The Perl Toolchain Summit needs more sponsors. If your company depends on Perl, please support this very important event.

NAME

HTML::TableExtract - Perl extension for extracting the text contained in tables within an HTML document.

SYNOPSIS

 # Using column header information.  Assume an HTML document
 # with a table which has "Date", "Price", and "Cost"
 # somewhere in a  row. The columns beneath those headings are
 # what you are interested in.

 use HTML::TableExtract;
 $te = new HTML::TableExtract( headers => [qw(Date Price Cost)] );
 $te->parse($html_string);

 # rows() assumes the first table found in the document if no
 # table is provided. Since automap is enabled by default,
 # each row is returned in the same column order as we
 # specified for our headers. Otherwise, we would have to rely
 # on $te->column_order to figure out the column in which each
 # header was found.

 foreach $row ($te->rows) {
    print join(',', @$_),"\n";
 }

 # Using depth and count information.  In this example, our
 # tables must be within two other tables, plus be the third
 # table at that depth within those tables.  In other words,
 # wherever there exists a table within a table that contains
 # least three non-nested tables, we grab the third table.
 # Depth and count both begin with 0.

 $te = new HTML::TableExtract( depth => 2, count => 2 );
 $te->parse($html_string);
 foreach ($te->tables) {
    print "Table found at ", join(',', $te->table_coords($_)), ":\n";
    foreach ($te->rows($_)) {
       print "   ", join(',', @$_), "\n";
    }
 }

DESCRIPTION

HTML::TableExtract is a subclass of HTML::Parser that serves to extract the textual information from tables of interest contained within an HTML document. The textual information for each table is stored in an array of arrays that represent the rows and cells of that table.
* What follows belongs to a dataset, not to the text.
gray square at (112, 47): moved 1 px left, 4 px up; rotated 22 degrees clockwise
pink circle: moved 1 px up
There are three ways to specify which tables you would like to extract from a document: Headers, Depth, and Count.

Headers, the most flexible and adaptive of the techniques, involves specifying text in an array that you expect to appear above the data in the tables of interest. Once all headers have been located in a row of that table, all further cells beneath the columns that matched your headers are extracted. All other columns are ignored: think of it as vertical slices through a table. In addition, HTML::TableExtract automatically rearranges each row in the same order as the headers you provided. If you would like to disable this, set automap to 0 during object creation, and instead rely on the column_map() method to find out the order in which the headers were found. HTML is stripped from the entire textual content of a cell before header matches are attempted.
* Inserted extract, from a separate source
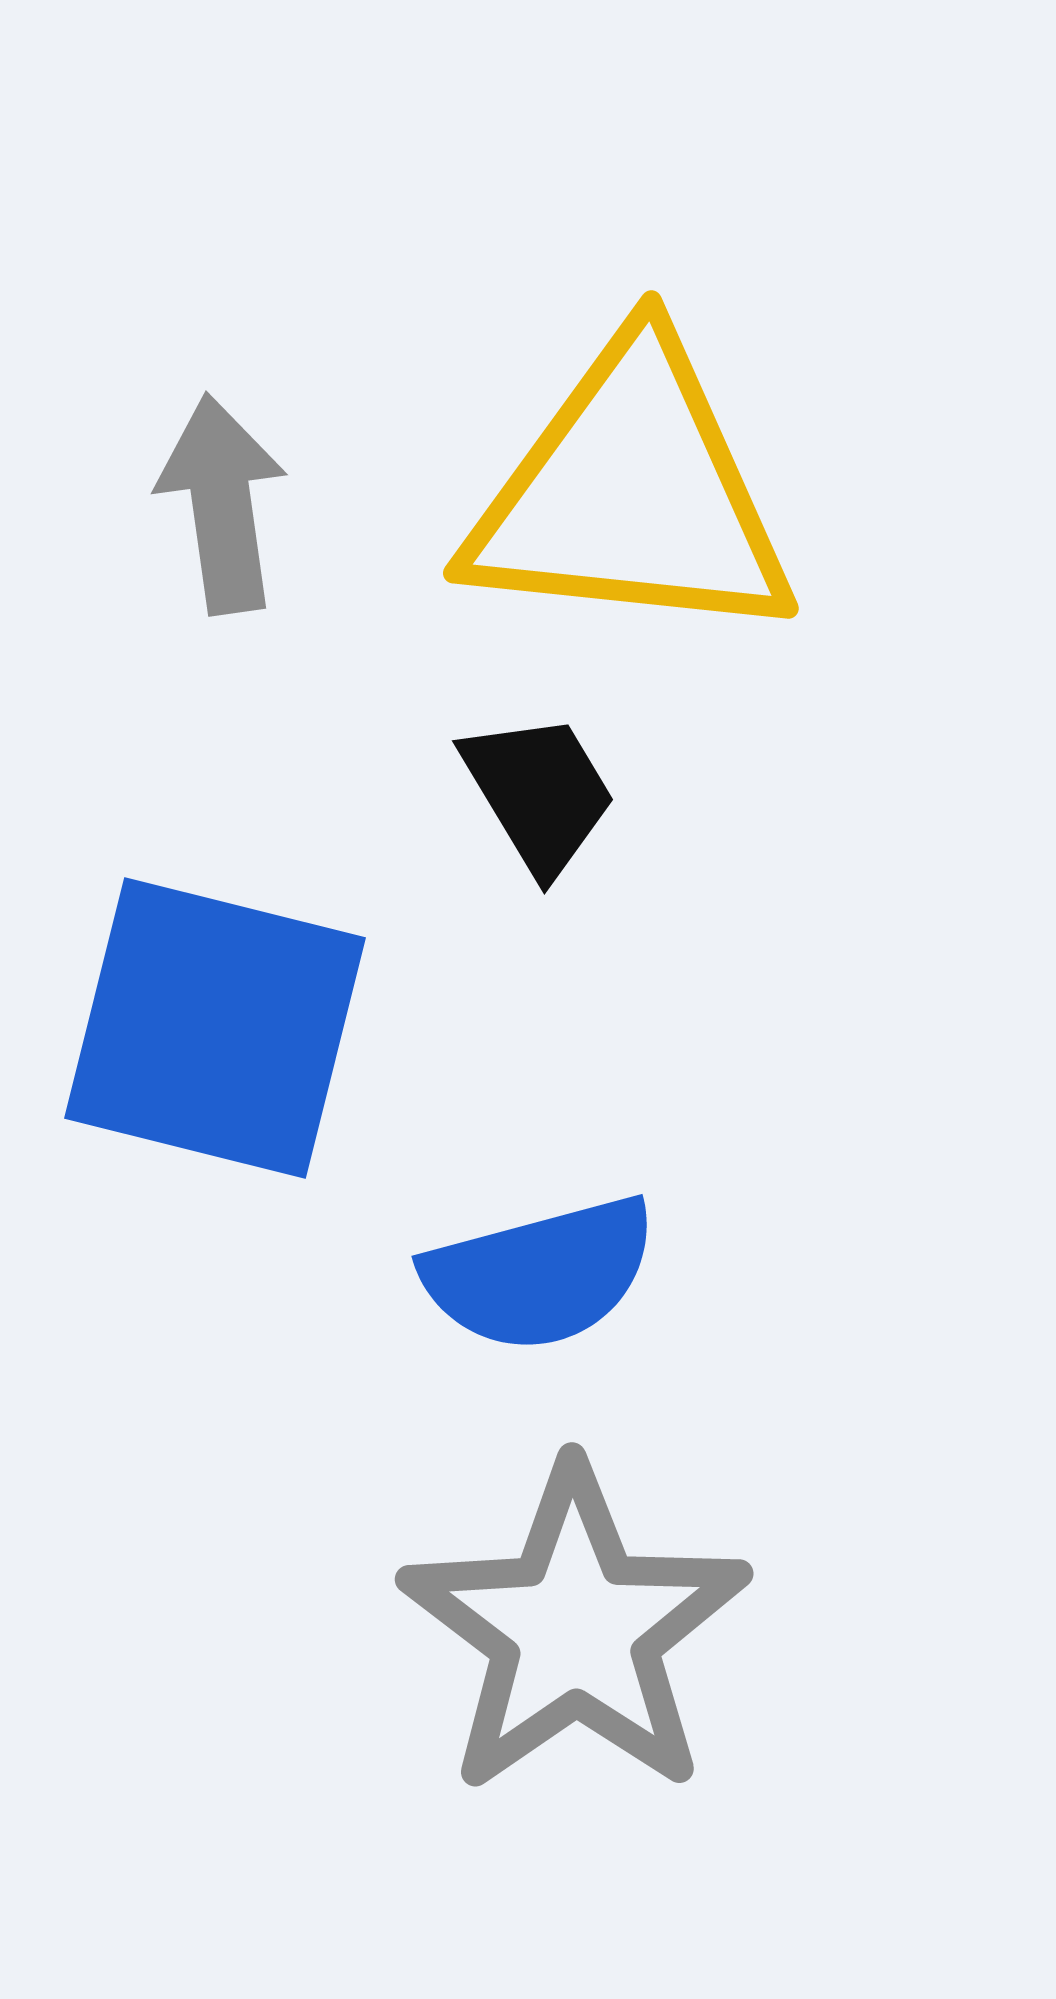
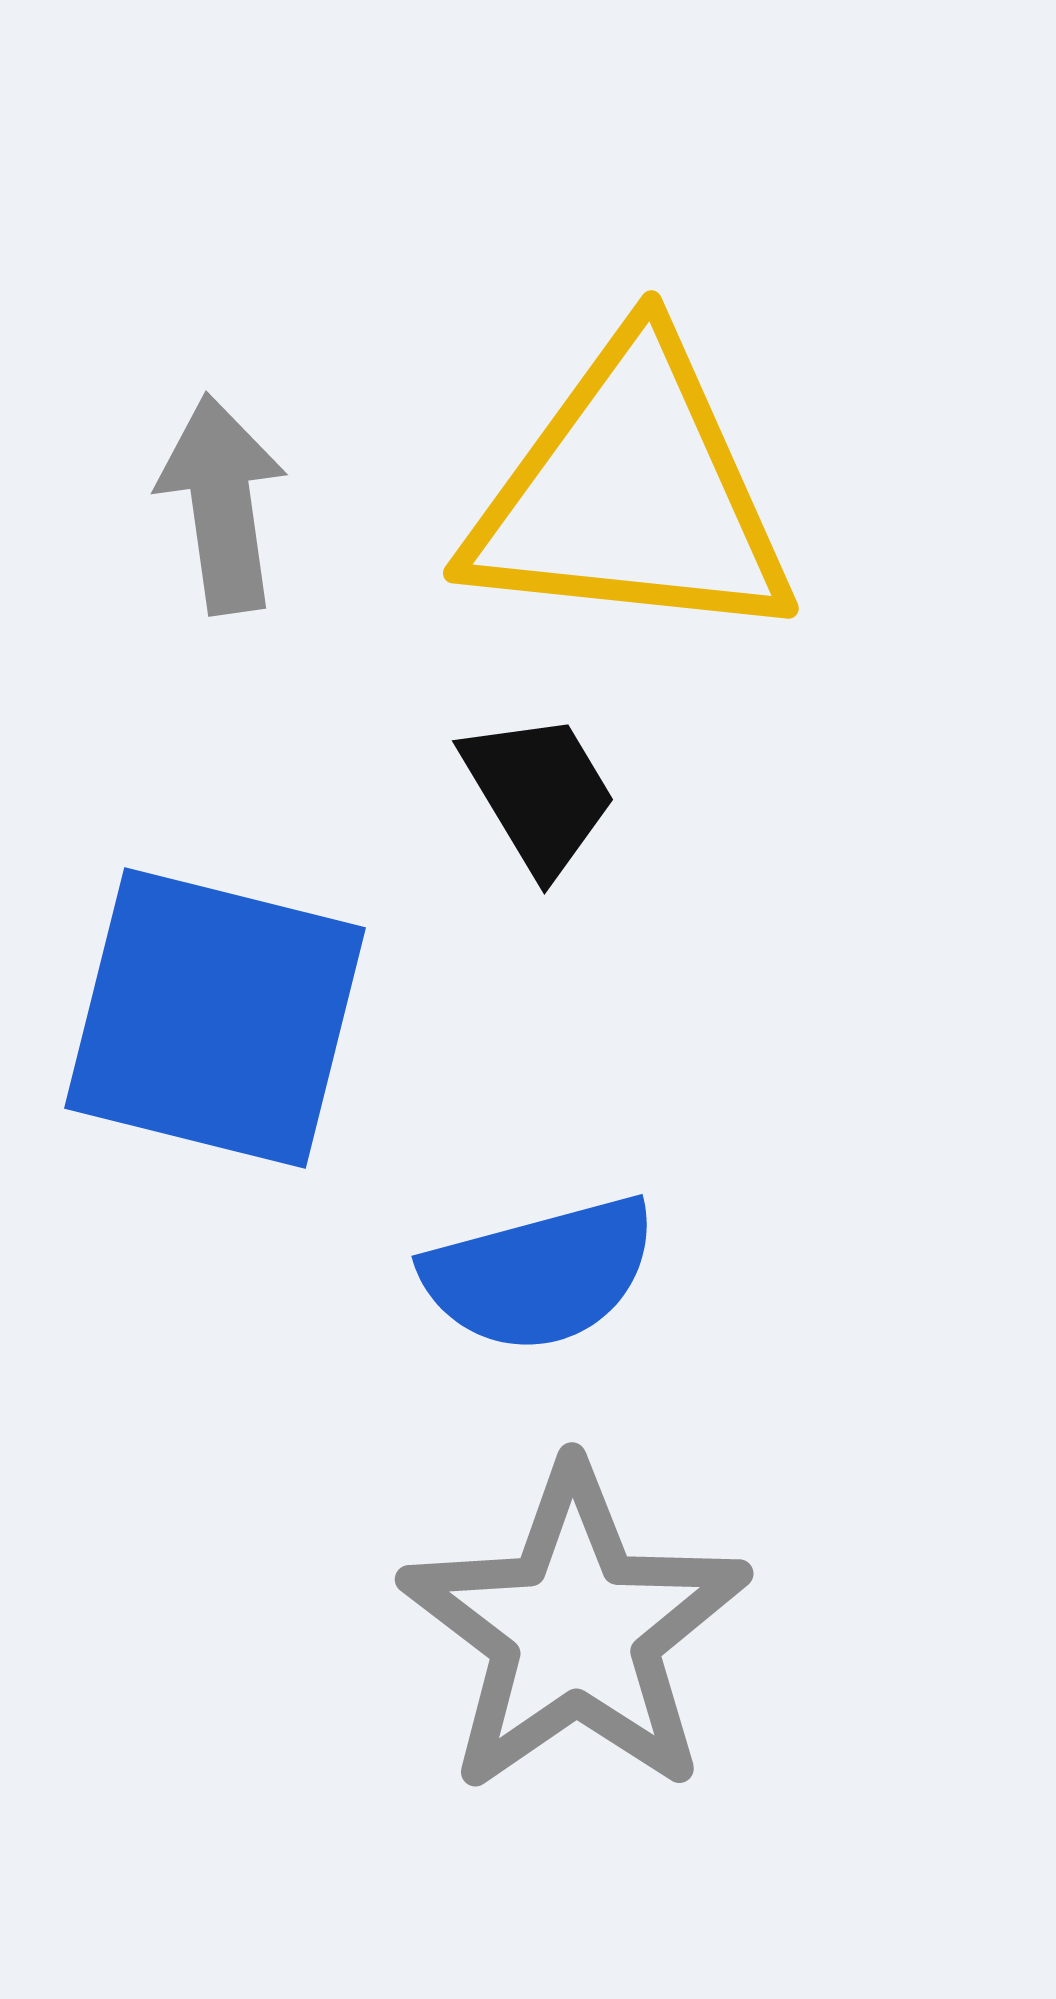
blue square: moved 10 px up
Depth and Count are more specific ways to specify tables that have more dependencies on the HTML document layout. Depth represents how deeply a table resides in other tables. The depth of a top-level table in the document is 0. A table within a top-level table has a depth of 1, and so on. Count represents which table at a particular depth you are interested in, starting with 0. It might help to picture this as an HTML page with a z-axis. Each time you enter a nested table, you go down to another layer -- the count represents the ordering of tables on that layer.

Each of the Headers, Depth, and Count specifications are cumulative in their effect on the overall extraction. For instance, if you specify only a Depth, then you get all tables at that depth (note that these could very well reside in separate higher-level tables throughout the document). If you specify only a Count, then the tables at that Count from all depths are returned. If you only specify Headers, then you get all tables in the document matching those header characteristics. If you have specified multiple characteristics, then each characteristic has veto power over whether a particular table is extracted.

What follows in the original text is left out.